I don’t, as a rule, deal with Black Friday. I do, however, love the tradition of Block Friday, which is Block Island’s celebration of shopping small and supporting the community. It’s very cold – but it’s also lovely, and a nice way to bid a final farewell to the summer playground until the next year.
I spent last year’s day after Thanksgiving on Block Island. It was my first time ever going to The Barn at Spring House, which is a more casual version of the hotel’s fine dining restaurant, and is only open in the off-season. Earlier in the day I scored two pairs of sandals I had been eyeing earlier in the summer for less than the cost of one pair, so I celebrated by blowing all of that savings (and more) on red wine and really good steak.

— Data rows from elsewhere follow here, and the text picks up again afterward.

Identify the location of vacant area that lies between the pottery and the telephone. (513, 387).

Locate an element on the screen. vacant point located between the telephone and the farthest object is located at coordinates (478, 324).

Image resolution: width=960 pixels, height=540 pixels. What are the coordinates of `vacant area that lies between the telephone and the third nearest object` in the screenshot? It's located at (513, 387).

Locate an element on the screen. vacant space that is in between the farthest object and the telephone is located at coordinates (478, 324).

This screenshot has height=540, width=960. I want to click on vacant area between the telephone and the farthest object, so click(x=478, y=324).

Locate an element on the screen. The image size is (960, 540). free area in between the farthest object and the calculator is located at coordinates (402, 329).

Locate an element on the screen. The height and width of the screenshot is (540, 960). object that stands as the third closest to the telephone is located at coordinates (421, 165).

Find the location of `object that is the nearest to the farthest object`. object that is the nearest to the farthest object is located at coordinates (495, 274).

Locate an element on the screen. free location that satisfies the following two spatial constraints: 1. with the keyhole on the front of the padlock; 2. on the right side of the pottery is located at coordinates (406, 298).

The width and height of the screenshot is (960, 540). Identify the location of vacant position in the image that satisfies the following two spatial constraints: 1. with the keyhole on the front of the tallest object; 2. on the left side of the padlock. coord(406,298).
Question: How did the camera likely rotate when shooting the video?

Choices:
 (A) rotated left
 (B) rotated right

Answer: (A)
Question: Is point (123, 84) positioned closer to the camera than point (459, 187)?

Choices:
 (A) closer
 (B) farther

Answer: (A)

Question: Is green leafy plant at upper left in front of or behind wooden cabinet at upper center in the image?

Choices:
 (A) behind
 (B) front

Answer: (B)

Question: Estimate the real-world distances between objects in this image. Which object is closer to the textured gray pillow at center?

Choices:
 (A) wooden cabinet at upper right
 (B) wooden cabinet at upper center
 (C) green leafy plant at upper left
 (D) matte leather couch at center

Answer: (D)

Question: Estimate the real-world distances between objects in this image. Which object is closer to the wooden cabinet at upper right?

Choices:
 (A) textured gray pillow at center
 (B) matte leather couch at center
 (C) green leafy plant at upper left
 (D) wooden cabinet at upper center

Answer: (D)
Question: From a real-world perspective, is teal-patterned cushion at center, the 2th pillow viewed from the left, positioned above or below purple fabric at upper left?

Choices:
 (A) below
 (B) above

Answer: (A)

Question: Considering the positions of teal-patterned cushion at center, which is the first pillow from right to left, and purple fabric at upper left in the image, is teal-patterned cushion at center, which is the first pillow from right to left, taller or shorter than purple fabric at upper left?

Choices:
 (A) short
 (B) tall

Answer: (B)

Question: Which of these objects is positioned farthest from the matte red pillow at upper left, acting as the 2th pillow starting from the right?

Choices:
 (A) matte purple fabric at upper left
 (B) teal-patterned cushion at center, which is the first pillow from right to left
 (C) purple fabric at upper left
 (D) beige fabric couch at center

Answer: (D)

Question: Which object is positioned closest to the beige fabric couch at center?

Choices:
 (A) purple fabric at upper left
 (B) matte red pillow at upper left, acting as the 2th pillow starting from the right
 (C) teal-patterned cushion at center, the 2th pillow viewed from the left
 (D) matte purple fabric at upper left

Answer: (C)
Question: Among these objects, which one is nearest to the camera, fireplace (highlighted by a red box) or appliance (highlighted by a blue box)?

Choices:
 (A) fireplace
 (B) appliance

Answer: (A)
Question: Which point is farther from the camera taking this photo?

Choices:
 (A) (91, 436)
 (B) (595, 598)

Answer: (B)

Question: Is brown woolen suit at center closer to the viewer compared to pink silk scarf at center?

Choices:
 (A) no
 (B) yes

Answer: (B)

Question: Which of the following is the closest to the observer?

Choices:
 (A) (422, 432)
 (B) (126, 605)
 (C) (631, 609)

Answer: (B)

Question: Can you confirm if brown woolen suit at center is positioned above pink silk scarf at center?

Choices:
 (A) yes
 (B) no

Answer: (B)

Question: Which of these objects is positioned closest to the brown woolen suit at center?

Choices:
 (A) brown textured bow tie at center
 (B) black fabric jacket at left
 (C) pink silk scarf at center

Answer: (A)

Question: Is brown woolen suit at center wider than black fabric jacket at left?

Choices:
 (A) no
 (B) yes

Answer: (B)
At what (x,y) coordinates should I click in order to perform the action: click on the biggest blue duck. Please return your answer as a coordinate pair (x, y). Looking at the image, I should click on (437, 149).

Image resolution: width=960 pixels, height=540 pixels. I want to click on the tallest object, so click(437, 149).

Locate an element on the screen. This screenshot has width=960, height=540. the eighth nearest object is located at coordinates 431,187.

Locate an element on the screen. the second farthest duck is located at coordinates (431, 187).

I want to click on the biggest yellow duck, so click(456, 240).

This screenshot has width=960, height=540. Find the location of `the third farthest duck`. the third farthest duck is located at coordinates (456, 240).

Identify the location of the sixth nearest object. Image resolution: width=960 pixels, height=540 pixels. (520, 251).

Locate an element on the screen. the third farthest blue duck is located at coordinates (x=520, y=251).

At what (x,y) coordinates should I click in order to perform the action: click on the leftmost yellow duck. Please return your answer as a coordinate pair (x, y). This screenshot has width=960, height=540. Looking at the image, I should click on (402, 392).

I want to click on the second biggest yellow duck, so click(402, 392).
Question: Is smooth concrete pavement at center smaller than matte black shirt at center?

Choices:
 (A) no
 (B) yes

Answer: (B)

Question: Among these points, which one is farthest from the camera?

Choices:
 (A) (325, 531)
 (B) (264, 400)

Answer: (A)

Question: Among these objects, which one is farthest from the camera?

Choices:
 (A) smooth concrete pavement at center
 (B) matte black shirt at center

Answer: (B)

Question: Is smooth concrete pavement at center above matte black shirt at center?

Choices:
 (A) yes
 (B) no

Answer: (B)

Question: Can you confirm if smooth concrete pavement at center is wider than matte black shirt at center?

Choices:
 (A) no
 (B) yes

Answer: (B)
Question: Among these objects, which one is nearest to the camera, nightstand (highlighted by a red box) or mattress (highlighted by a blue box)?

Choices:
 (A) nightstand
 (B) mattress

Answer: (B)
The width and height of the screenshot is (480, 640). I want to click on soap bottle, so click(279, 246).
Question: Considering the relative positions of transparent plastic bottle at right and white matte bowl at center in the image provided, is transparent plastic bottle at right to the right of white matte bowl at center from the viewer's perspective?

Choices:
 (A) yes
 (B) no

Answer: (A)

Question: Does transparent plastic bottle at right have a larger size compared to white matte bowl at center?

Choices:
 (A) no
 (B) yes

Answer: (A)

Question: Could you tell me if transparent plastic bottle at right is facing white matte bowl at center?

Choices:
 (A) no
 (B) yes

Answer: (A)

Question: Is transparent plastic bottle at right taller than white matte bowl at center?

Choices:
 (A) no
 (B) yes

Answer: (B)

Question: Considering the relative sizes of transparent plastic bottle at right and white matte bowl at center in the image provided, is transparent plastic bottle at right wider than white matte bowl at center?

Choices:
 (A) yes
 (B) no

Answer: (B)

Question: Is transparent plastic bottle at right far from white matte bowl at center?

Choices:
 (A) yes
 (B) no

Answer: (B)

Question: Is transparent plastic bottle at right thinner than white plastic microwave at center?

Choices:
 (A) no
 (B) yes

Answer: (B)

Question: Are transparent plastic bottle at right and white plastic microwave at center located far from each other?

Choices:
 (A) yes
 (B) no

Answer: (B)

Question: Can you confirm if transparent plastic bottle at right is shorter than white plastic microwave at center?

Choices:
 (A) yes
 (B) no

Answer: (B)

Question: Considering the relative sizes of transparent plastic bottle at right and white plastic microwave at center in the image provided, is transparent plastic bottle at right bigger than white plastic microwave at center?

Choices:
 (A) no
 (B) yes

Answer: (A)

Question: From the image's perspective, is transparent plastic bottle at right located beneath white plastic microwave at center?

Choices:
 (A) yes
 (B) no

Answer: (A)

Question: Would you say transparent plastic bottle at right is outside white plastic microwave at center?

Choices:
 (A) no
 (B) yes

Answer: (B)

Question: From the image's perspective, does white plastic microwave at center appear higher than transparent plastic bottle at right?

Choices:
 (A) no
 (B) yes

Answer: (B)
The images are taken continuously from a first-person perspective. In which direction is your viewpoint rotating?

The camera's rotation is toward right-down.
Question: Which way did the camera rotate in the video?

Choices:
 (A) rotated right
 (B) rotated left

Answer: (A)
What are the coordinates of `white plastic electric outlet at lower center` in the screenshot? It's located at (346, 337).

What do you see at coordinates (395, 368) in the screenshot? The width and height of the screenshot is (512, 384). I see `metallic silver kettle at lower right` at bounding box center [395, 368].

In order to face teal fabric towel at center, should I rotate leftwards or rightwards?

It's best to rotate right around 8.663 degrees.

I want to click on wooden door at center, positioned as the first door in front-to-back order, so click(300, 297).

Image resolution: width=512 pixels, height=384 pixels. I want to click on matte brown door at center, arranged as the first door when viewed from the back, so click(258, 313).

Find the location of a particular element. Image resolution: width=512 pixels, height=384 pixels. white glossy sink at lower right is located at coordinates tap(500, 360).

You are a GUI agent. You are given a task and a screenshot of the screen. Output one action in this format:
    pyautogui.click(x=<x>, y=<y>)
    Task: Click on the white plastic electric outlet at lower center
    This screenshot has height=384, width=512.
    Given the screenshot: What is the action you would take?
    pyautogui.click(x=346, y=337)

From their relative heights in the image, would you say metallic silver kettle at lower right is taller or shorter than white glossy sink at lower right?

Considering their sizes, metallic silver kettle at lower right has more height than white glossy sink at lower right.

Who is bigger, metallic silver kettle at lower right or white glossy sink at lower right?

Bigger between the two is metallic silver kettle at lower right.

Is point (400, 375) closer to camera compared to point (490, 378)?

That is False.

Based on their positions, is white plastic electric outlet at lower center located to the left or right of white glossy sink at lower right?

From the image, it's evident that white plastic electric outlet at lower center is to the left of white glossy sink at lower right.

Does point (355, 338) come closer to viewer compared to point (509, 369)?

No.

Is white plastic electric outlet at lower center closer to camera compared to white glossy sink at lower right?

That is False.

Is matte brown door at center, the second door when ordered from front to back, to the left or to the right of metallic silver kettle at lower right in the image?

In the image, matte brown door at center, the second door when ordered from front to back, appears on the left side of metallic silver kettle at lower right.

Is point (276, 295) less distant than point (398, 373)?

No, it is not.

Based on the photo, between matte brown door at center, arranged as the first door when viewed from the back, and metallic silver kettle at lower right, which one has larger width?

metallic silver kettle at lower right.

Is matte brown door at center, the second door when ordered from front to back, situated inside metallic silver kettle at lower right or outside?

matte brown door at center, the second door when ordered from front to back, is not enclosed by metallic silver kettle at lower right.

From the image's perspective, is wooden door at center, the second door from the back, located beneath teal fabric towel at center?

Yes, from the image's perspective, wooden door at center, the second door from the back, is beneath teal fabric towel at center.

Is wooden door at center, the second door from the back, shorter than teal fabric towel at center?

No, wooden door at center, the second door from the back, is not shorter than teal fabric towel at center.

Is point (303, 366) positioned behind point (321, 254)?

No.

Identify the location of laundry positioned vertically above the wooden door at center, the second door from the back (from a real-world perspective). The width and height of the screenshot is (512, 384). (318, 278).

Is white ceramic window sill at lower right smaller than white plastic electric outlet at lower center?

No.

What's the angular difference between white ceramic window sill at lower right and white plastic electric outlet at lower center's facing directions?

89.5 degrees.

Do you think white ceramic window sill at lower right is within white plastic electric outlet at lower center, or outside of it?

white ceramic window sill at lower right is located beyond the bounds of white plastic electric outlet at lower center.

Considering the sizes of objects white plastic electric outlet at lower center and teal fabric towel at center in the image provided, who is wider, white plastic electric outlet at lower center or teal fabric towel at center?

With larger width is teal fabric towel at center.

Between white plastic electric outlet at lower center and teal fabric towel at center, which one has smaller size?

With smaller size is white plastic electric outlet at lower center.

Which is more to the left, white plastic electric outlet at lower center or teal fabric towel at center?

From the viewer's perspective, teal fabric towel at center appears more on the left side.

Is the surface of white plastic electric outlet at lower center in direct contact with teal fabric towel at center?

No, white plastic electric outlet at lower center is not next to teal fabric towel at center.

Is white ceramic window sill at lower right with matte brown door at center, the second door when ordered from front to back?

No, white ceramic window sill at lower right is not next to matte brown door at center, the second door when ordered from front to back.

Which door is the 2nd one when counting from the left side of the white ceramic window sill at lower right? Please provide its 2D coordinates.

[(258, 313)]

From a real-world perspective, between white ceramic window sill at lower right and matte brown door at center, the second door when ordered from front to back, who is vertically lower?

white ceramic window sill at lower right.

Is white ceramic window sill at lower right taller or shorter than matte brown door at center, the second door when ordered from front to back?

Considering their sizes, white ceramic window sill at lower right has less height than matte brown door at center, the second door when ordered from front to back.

This year, I celebrated Thanksgiving in Southern California, wearing shorts and spending most of the day in the sunshine rather than the kitchen. I’ll be totally honest: it didn’t feel quite right. To this lifelong New Englander, Thanksgiving should be a day of surviving very cold temperatures to make it into a very warm house filled with so many desserts that there’s a 2:1 ratio of them to people.
Homesickness inspired this story for Forbes, about Block Friday and other festive celebrations on the islands off New England’s coast. You really haven’t lived until you’ve been surrounded by 100 tipsy Santas at Nantucket’s Chicken Box… or so I hear. I’ll get there one day.